You can sign a petition here: LOL http://www.petitiononline.com/oscar/petition.html
Here's some YouTube-y goodness to enjoy... if they'll play here.. LOL QUICK MAKE YOUR CHILDREN LEAVE THE ROOM BEFORE YOU HIT PLAY!! If they don't show up, you can search YouTube for some great Sesame memories!
Subway SongThe Count meets the Cookie Monster.Bert and Ernie.. don't eat cookies in bedSOME Off MY FAVORITE SESAME STREET SONGS!! Accidents HappenI Love TrashMahna Mahna


Comments: 20
With all the new movies out that are suppose to be for kids yet are rated PG - what the heck can they possibly find wrong with SS? I won't even let my kid watch ANY of the Shrek movies because I find them to be rude, crude & disgusting - I'll take Sesame Street and "warp" my kids brain any old day over the cr*p they offer nowadays (Cartoon Network is permanently blocked).

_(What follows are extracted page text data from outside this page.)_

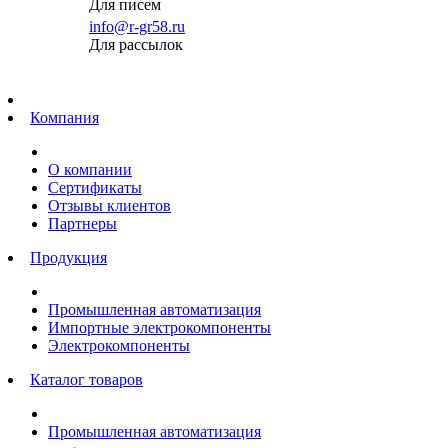
Для писем
info@r-gr58.ru
Для рассылок
Главная
Компания
О компании
Сертификаты
Отзывы клиентов
Партнеры
Продукция
Промышленная автоматизация
Импортные электрокомпоненты
Электрокомпоненты
Каталог товаров
Промышленная автоматизация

My son giggled at Oscar. And at the age of two, he proudly sang a counting song. They taught him Spanish! (Not bad since we lived in TX and FL.)
I said this on someone else's similar post. Perhaps it's a marketing ploy so we'll all go out and buy the DVDs to see if we missed something or remembered it all wrong.
The parodies are funny though.
I am a really laid back person & I will not let my kids watch some of the cartoons.
I am glad I can block certain shows too.